Search code examples
pythonxmllxmlelementtreeminidom

Basic Python Parsing XML with xml.etree - Issue


I am trying to parse XML and am hard time having. I dont understand why the results keep printing [<Element 'Results' at 0x105fc6110>] I am trying to extract Social from my example with the

import xml.etree.ElementTree as ET
root = ET.parse("test.xml")
results = root.findall("Results")
print results #[<Element 'Results' at 0x105fc6110>]
              # WHAT IS THIS??


for result in results:
    print result.find("Social") #None

the XML looks like this:

<?xml version="1.0"?>
<List1>
    <NextOffset>AAA</NextOffset>
    <Results>
        <R>
            <D>internet.com</D>
            <META>
                <Social>
                    <v>http://twitter.com/internet</v>
                    <v>http://facebook.com/internet</v>
                </Social>
                <Telephones>
                    <v>+1-555-555-6767</v>
                </Telephones>
            </META>
        </R>
    </Results>
</List1>

Solution

  • findall returns a list of xml.etree.ElementTree.Element objects. In your case, you only have 1 Result node, so you could use find to look for the first/unique match.

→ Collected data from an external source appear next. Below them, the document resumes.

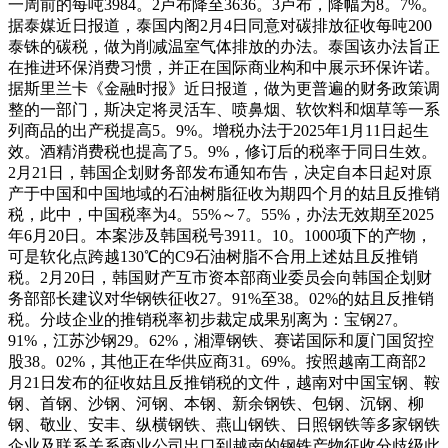
一周前的每吨3984。2卢布降至3636。3卢布，降幅为8。7%。
据泰媒近日报道，泰国内阁2月4日同意对碳排放征收每吨200
泰铢的碳税，做为削减温室气体排放的办法。泰国该办法旨正
在推进环保消费习惯，并正在国际商业构和中展示环保许诺。
据斯里兰卡《金融时报》近日报道，做为更普遍的财务政策调
整的一部门，斯决定将灵活车、喷鼻烟、软饮料和烟草等一系
列商品的出产税提高5。9%。增税办法于2025年1月11日起生
效。酒精消费税也提高了5。9%，修订后的税率于同日生效。
2月21日，韩国企划财务部发布通知布告，决定自本日起对原
产于中国和中国地域的石油树脂征收为期四个月的姑且反推销
税，此中，中国税率为4。55%～7。55%，办法无效期至2025
年6月20日。本案涉及韩国税号3911。10。1000项下的产物，
可是软化点跨越130℃的C9石油树脂不合用上述姑且反推销
税。2月20日，韩国财产互市资本部商业委员会向韩国企划财
务部部长建议对华钢铁征收27。91%至38。02%的姑且反推销
税。分歧企业的推销税率初步裁定成果别离为：宝钢27。
91%，江苏沙钢29。62%，湘潭钢铁、赛诺国际和厦门国贸控
股38。02%，其他正在华供应商31。69%。按照越南工商部2
月21日发布的征收姑且反推销税的文件，越南对中国宝钢、鞍
钢、首钢、沙钢、河钢、本钢、新余钢铁、包钢、沉钢、柳
钢、敬业、安丰、纵横钢铁、燕山钢铁、日照钢铁等多家钢铁
企业及联系关系商业公司出口到越南的钢铁产物征收分歧级此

    Once you got it, you have to use find using the .// syntax which allows to search in anywhere in the tree, not only the one directly under Result.

    Once you found it, just findall on v tag and print the text:

    import xml.etree.ElementTree as ET
    root = ET.parse("test.xml")
    result = root.find("Results")
    
    social = result.find(".//Social")
    
    for r in social.findall("v"):
        print(r.text)
    

    results in:

    http://twitter.com/internet
    http://facebook.com/internet
    

    note that I did not perform validity check on the xml file. You should check if the find method returns None and handle the error accordignly.

    Note that even though I'm not confident myself with xml format, I learned all that I know on parsing it by following this lxml tutorial.